En effet, dans une interview accordée samedi à la chaîne arabophone EL Bilad TV, Amara Benyounes a critiqué la décision du Gouvernement d’interdire l’importation de véhicules, en appelant à remédier aux questions économiques avec des solutions économiques, sans recourir à des solutions politiques.

Selon l’ancien Ministre du Commerce «l’interdiction des importations de véhicules, a causé la perte de beaucoup d’emplois, et les usines de montages de véhicules en Algérie n’ont pas pu récupérer ses emplois».

Benyounes a estimé que, les raisons de la flambée des prix des voitures assemblées en Algérie sont dues à «la loi du marché qui n’est pas régulée». Il a indiqué, dans ce sens, que «l’Etat ne peut pas intervenir pour rabaisser les prix», parce que, selon lui «le marché des véhicules en Algérie est un marché libre».

Pour Benyounes, la flambée des prix des voitures après l’interdiction des importations et le lancement des usines de montages de plusieurs marques, est due à «la loi de l’offre et de la demande».

A noter que, le Gouvernement a tenté de jouer la carte de la transparence en publiant les prix de sortie d’usine des véhicules montés localement, et sont avérés trop chers aux yeux des citoyens. Ces derniers, en réaction à cette flambée des prix. Plusieurs pages ont été créées sur les réseaux sociaux pour dénoncer ces prix excessifs des voitures, tout en appelant à les boycotter.

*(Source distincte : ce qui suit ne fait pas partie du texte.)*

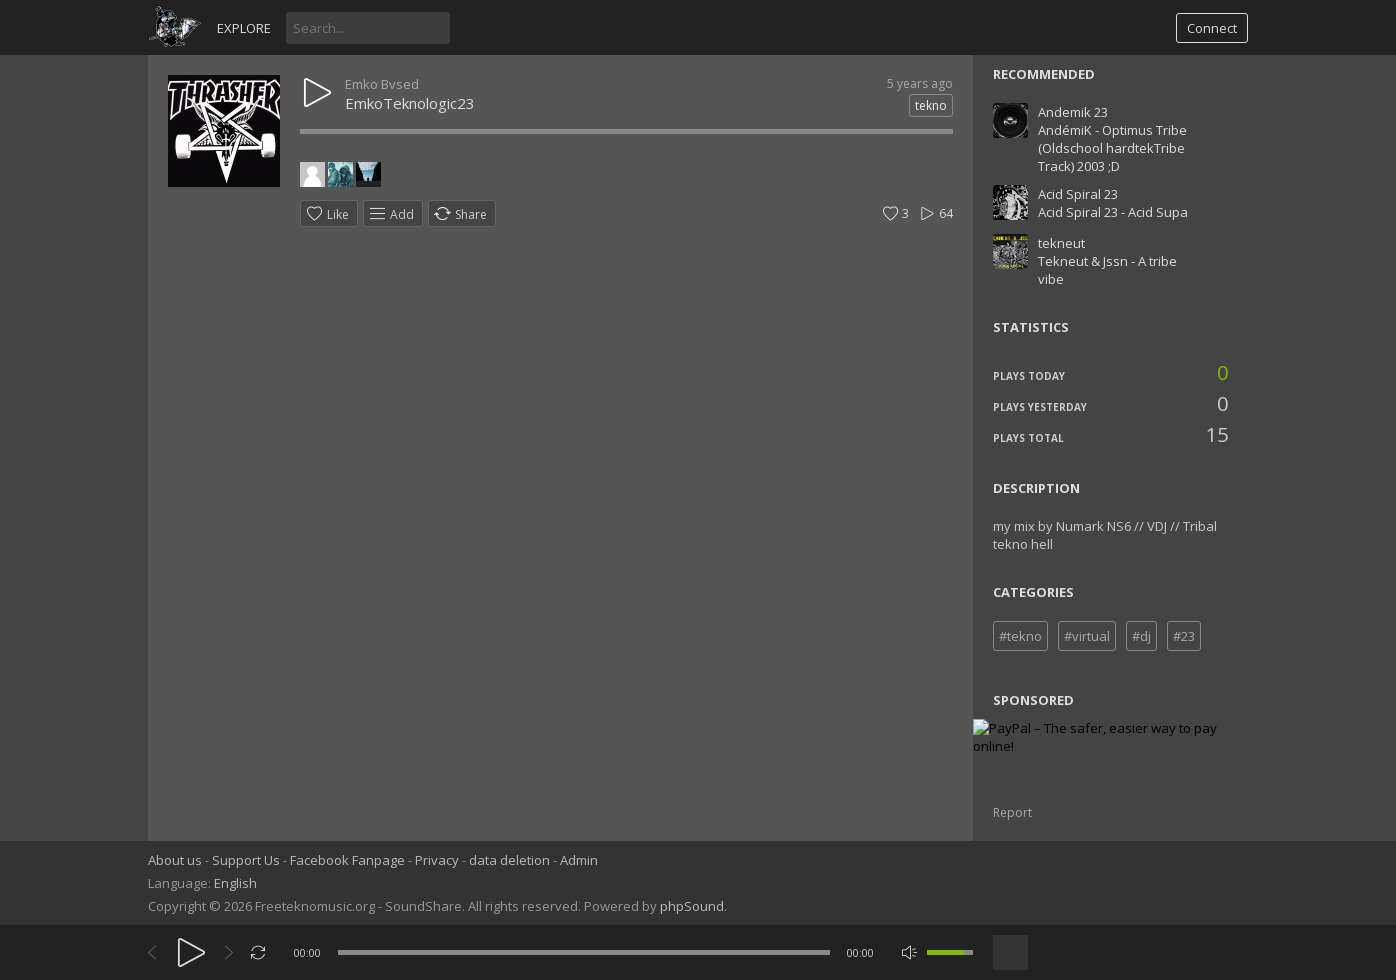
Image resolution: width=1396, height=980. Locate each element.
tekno (931, 105)
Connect (1212, 28)
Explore (244, 28)
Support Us (246, 860)
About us (175, 860)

Pour rappel, les prix des voitures neuves et d’occasions ne cessent d’augmenter depuis plus de trois ans. Plusieurs facteurs interviennent dans cette flambée. La dévaluation de la monnaie nationale, l’interdiction des importations en dépit d’une offre locale insuffisante malgré, le lancement de plusieurs usines de montages, et également, en raison d’une demande locale estimée à 400 000 véhicules et qui ne cessent d’augmenter.